WHAT IS NEEDED: Report each line of the data below in which "lifestyle" appears.

===== RECORD EXTRACTS =====

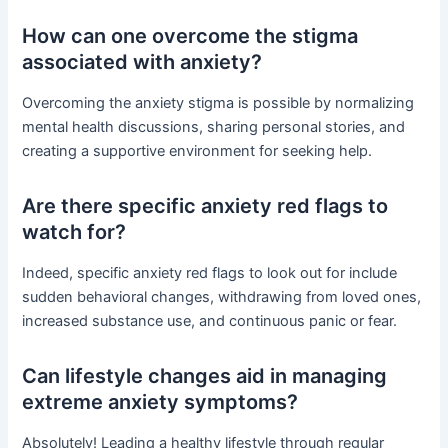
How can one overcome the stigma
associated with anxiety?
Overcoming the anxiety stigma is possible by normalizing
mental health discussions, sharing personal stories, and
creating a supportive environment for seeking help.
Are there specific anxiety red flags to
watch for?
Indeed, specific anxiety red flags to look out for include
sudden behavioral changes, withdrawing from loved ones,
increased substance use, and continuous panic or fear.
Can lifestyle changes aid in managing
extreme anxiety symptoms?
Absolutely! Leading a healthy lifestyle through regular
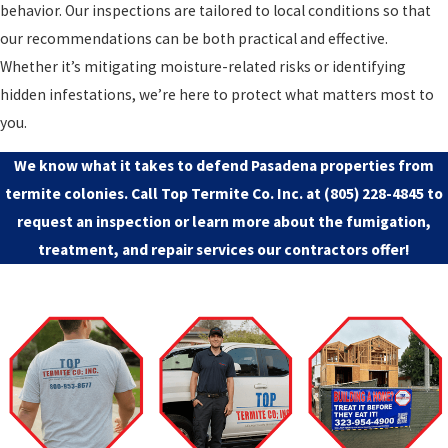
behavior. Our inspections are tailored to local conditions so that
our recommendations can be both practical and effective.
Whether it’s mitigating moisture-related risks or identifying
hidden infestations, we’re here to protect what matters most to
you.
We know what it takes to defend Pasadena properties from
termite colonies. Call Top Termite Co. Inc. at
(805) 228-4845
to
request an inspection or learn more about the fumigation,
treatment, and repair services our contractors offer!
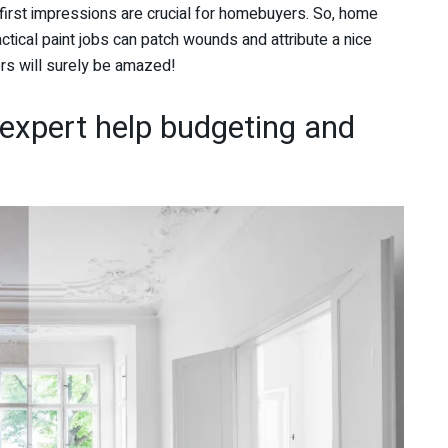
s first impressions are crucial for homebuyers. So, home
ctical paint jobs can patch wounds and attribute a nice
ters will surely be amazed!
 expert help budgeting and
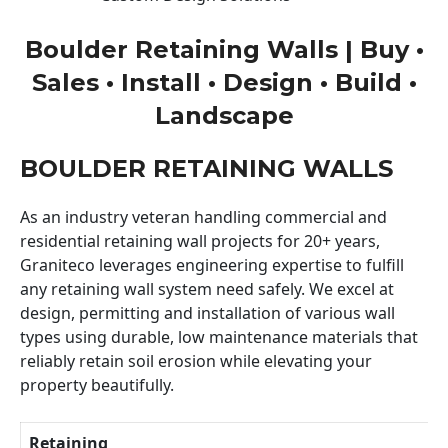
Boulder Retaining Walls | Buy •
Sales • Install • Design • Build •
Landscape
BOULDER RETAINING WALLS
As an industry veteran handling commercial and
residential retaining wall projects for 20+ years,
Graniteco leverages engineering expertise to fulfill
any retaining wall system need safely. We excel at
design, permitting and installation of various wall
types using durable, low maintenance materials that
reliably retain soil erosion while elevating your
property beautifully.
Retaining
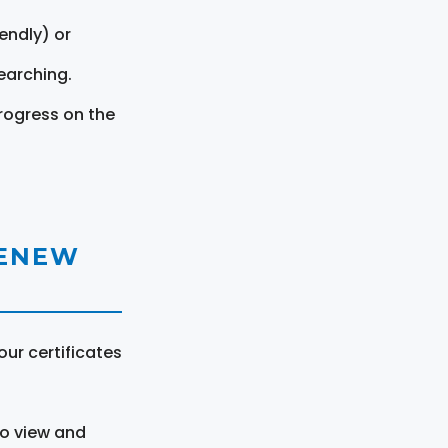
endly) or
earching.
rogress on the
RENEW
ur certificates
to view and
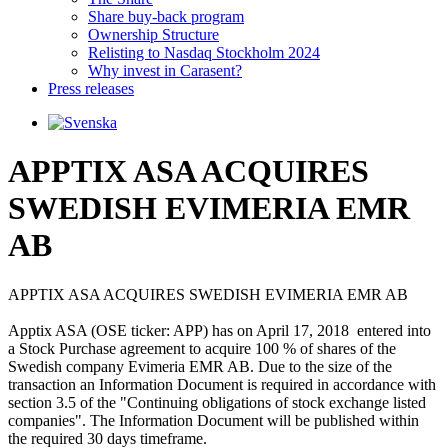
Share buy-back program
Ownership Structure
Relisting to Nasdaq Stockholm 2024
Why invest in Carasent?
Press releases
APPTIX ASA ACQUIRES
SWEDISH EVIMERIA EMR
AB
APPTIX ASA ACQUIRES SWEDISH EVIMERIA EMR AB

Apptix ASA (OSE ticker: APP) has on April 17, 2018  entered into 
a Stock Purchase agreement to acquire 100 % of shares of the 
Swedish company Evimeria EMR AB. Due to the size of the 
transaction an Information Document is required in accordance with 
section 3.5 of the "Continuing obligations of stock exchange listed 
companies". The Information Document will be published within 
the required 30 days timeframe. 
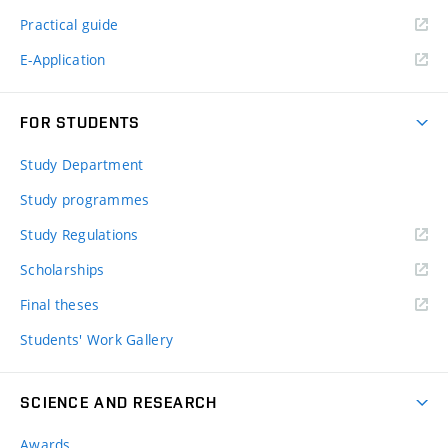
Practical guide
E-Application
FOR STUDENTS
Study Department
Study programmes
Study Regulations
Scholarships
Final theses
Students' Work Gallery
SCIENCE AND RESEARCH
Awards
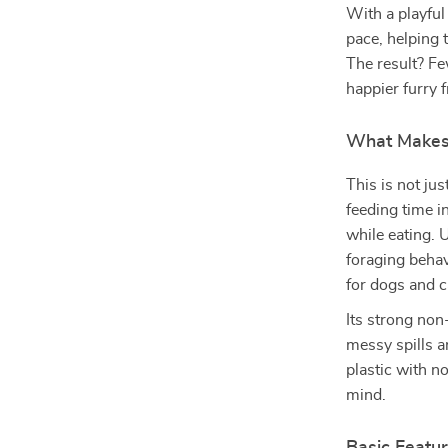
With a playful 
pace, helping 
The result? F
happier furry f
What Makes 
This is not ju
feeding time i
while eating. 
foraging behav
for dogs and ca
Its strong non
messy spills a
plastic with no
mind.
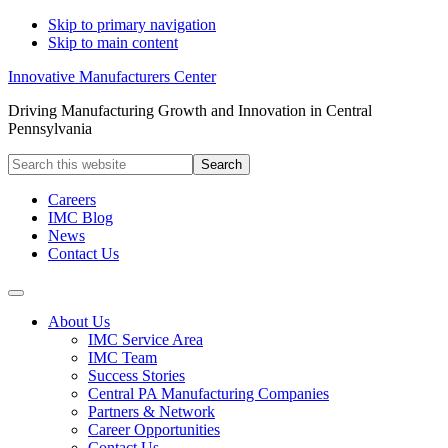
Skip to primary navigation
Skip to main content
Innovative Manufacturers Center
Driving Manufacturing Growth and Innovation in Central
Pennsylvania
Search
this
website
Careers
IMC Blog
News
Contact Us
About Us
IMC Service Area
IMC Team
Success Stories
Central PA Manufacturing Companies
Partners & Network
Career Opportunities
Contact Us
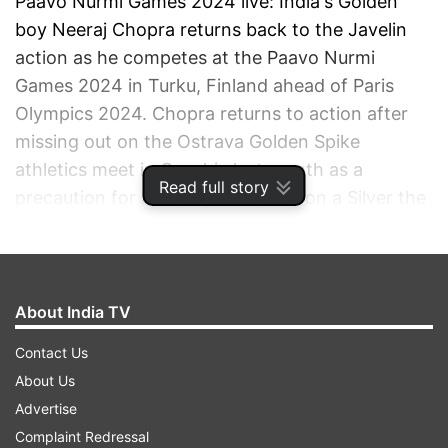
Paavo Nurmi Games 2024 live: India's Golden
boy Neeraj Chopra returns back to the Javelin
action as he competes at the Paavo Nurmi
Games 2024 in Turku, Finland ahead of Paris
Olympics 2024. Chopra returns to action after
missing out on the Ostrava Golden Spike
athletics meet in Czechia last month as a
Read full story
precaution for an injury. Chopra won a Silver the
last time he played in the Naavo Purmi Games in
2022 and would be looking to change the colour
of his medal.
About India TV
ADVERTISEMENT
Contact Us
About Us
Advertise
Complaint Redressal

=====

FINISHED EXERCISE:
Can lifestyle changes aid in managing
Absolutely! Leading a healthy lifestyle through regular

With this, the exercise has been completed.